The first visit, the thing I was having the most trouble with was my hands – so my mother changed the doorknobs on every interior door that I’d need to lever-style handles, which were easier for me as I just needed to figure out a way to push them down. They don’t seem to mind getting wheelchairs for me at places like amusement parks, or letting me sit somewhere while they wait in line and then just hop in when they’re near the front. They don’t make a fuss over the fact that I sleep longer, and take naps. They more or less get that I get a few hours of being ‘up’ during the day, and other than that, I must stay more relaxed and not be up and about, out and doing.

However, the emotional side of things is much trickier for them. You see, all of my life, they’ve called me a clutz or ‘fragile’ because of how often I get injured. It was, for me, an intense sense of vindication to be told that no, the injuries I had gotten all my life were emphatically NOT my fault and were related to this genetic condition. I’ll admit, I still harbor some resentment over the way they responded to my injuries.

There’s also this…I don’t know how to explain it. They don’t get, and don’t seem to want to get, what it is like to live as a person with a disability. The clearest example of this to me was a discussion we had in the car one day. My sister was pregnant at the time, and complaining about how people invaded her personal space to pat her belly. I mean, who would ask to pet or rub the belly of a non-pregnant person? Naturally, this made her very uncomfortable – particularly the people who just touched without asking. I compared it to random strangers on the subway asking about my medical history, and how that felt like a tremendous invasion of my privacy. I mentioned that when I was in a bad mood and people asked why I walked with a cane, I would tell them things like ‘it’s good for whacking annoying people’.

My mother’s response that I had a bad attitude. I should be glad that people are asking these invasive questions, because at least then they aren’t ignoring me. According to the PWDs my mother knows, being ignored was one of the worst parts of dealing with people when you’re disabled. And if they’re asking about your illness, obviously they care.

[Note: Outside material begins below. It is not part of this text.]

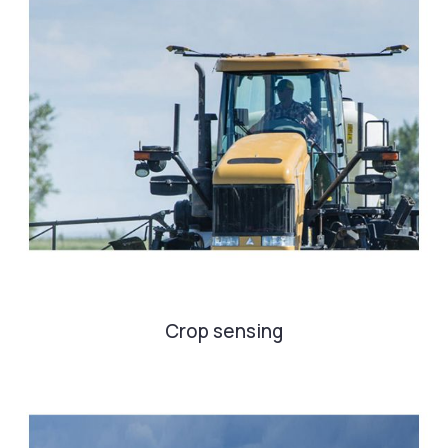
Crop sensing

Now, I’ll be the first to say it, being ignored sucks. But that doesn’t make complete strangers asking personal questions (and feeling entitled to the information) any less unpleasant. This false dilemma – that either you will be ignored or people will pry – is terrible, and it hurt me deeply that my mother thought that my desire to have the same kind of privacy normal people get. Besides that…when random strangers ask why you walk with a cane, it isn’t that they care. It’s that they’re nosey and curious and gee you’re not quite normal so you have an obligation to explain to them why.

My father really just…doesn’t deal with it, and tends to be very quiet about it. My uncle and his wife have wanted to know what’s going on and how I’m doing, but no one else in the family inquires. My sister gets pissed if my disability causes me to get attention that she believes should rightfully be hers.

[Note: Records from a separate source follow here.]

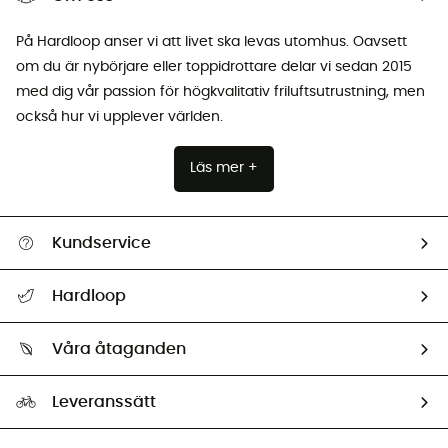
På Hardloop anser vi att livet ska levas utomhus. Oavsett
om du är nybörjare eller toppidrottare delar vi sedan 2015
med dig vår passion för högkvalitativ friluftsutrustning, men
också hur vi upplever världen.
Läs mer +
Kundservice
Hjälp & Kontakt
Hardloop
Spåra mitt paket
Vilka är vi?
Retur & återbetalning
Våra åtaganden
HardGuides
Storleksguide
Vårt fotavtryck
Ambassadörer
Leveranssätt
Second hand
Miljöanpassat urval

In many ways, my disability feels like a stranger in the family, and not a welcome one. Oh, they do things here and there to accomodate it. The physical side of things, they accept and work around, but the emotional side of things, they do not even want to acknowledge. And in general, no one wants to talk about it. My disability is something to deal with as little as possible – something I had not expected, and have been hurt by.